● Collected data
_ _ _ _

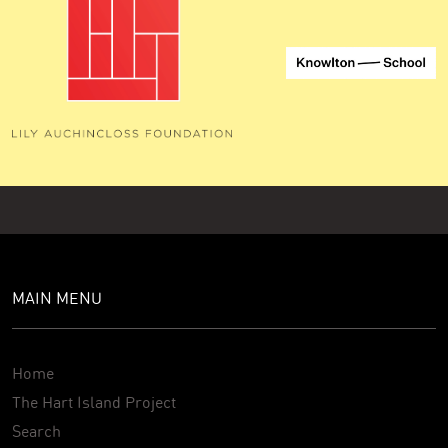
MAIN MENU
Home
The Hart Island Project
Search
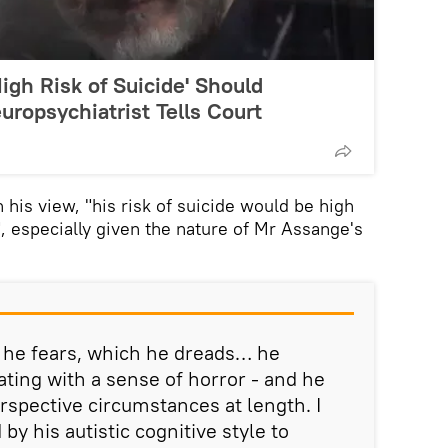
igh Risk of Suicide' Should
uropsychiatrist Tells Court
his view, "his risk of suicide would be high
 especially given the nature of Mr Assange's
 he fears, which he dreads… he
ting with a sense of horror - and he
rspective circumstances at length. I
 by his autistic cognitive style to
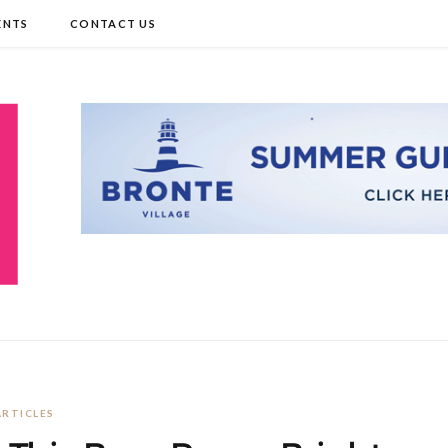
ENTS
CONTACT US
ARTICLES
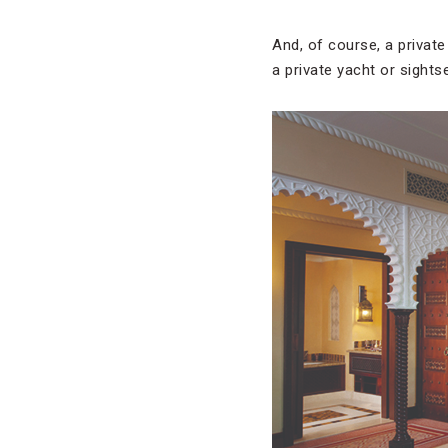
And, of course, a private 
a private yacht or sights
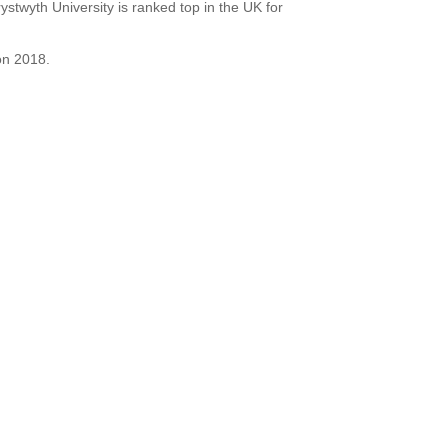
stwyth University is ranked top in the UK for
on 2018.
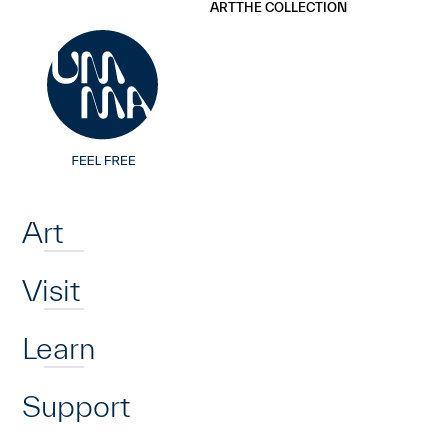
UMMA
UMMA
ART
THE COLLECTION
Skip to main content
Home
Art
Visit
Learn
Support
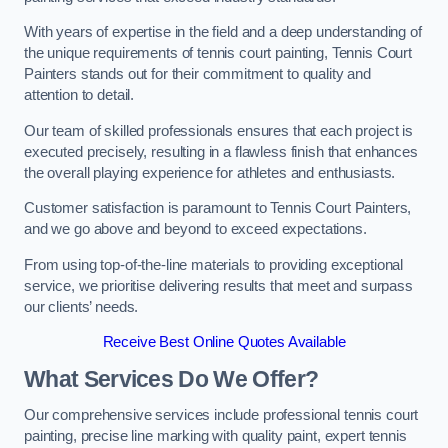
With years of expertise in the field and a deep understanding of
the unique requirements of tennis court painting, Tennis Court
Painters stands out for their commitment to quality and
attention to detail.
Our team of skilled professionals ensures that each project is
executed precisely, resulting in a flawless finish that enhances
the overall playing experience for athletes and enthusiasts.
Customer satisfaction is paramount to Tennis Court Painters,
and we go above and beyond to exceed expectations.
From using top-of-the-line materials to providing exceptional
service, we prioritise delivering results that meet and surpass
our clients’ needs.
Receive Best Online Quotes Available
What Services Do We Offer?
Our comprehensive services include professional tennis court
painting, precise line marking with quality paint, expert tennis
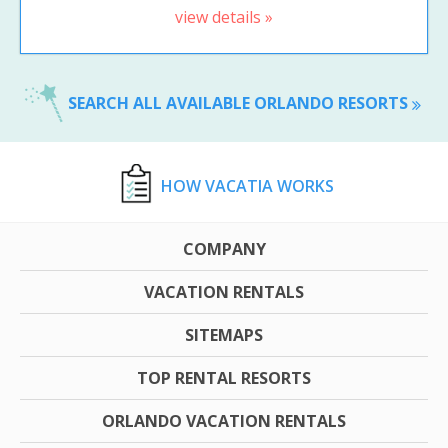
view details »
SEARCH ALL AVAILABLE ORLANDO RESORTS
HOW VACATIA WORKS
COMPANY
VACATION RENTALS
SITEMAPS
TOP RENTAL RESORTS
ORLANDO VACATION RENTALS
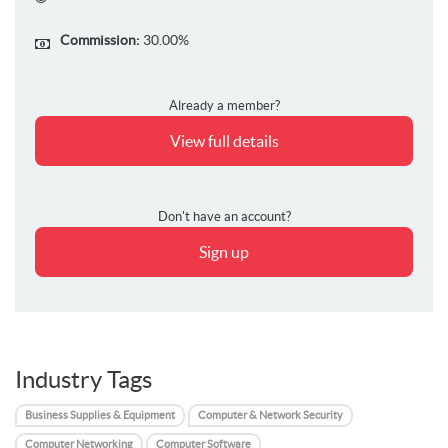
Commission:
30.00%
Already a member?
View full details
Don't have an account?
Sign up
Industry Tags
Business Supplies & Equipment
Computer & Network Security
Computer Networking
Computer Software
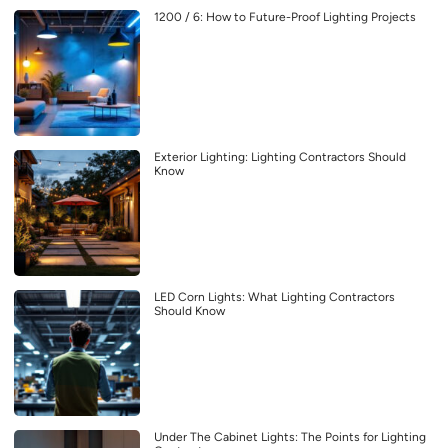
1200 / 6: How to Future-Proof Lighting Projects
Exterior Lighting: Lighting Contractors Should
Know
LED Corn Lights: What Lighting Contractors
Should Know
Under The Cabinet Lights: The Points for Lighting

_ _ _ _

● Problem to work on
Above are the records. Copy only the lines from the one with "And, of course, a private" through the one with "the overall playing", exactly, with no pictures.

● Solution below
And, of course, a private 
a private yacht or sights
stwyth University is ranked top in the UK for
on 2018.
UMMA
UMMA
ART
THE COLLECTION
Skip to main content
Home
Art
Visit
Learn
Support
With years of expertise in the field and a deep understanding of
the unique requirements of tennis court painting, Tennis Court
Painters stands out for their commitment to quality and
attention to detail.
Our team of skilled professionals ensures that each project is
executed precisely, resulting in a flawless finish that enhances
the overall playing experience for athletes and enthusiasts.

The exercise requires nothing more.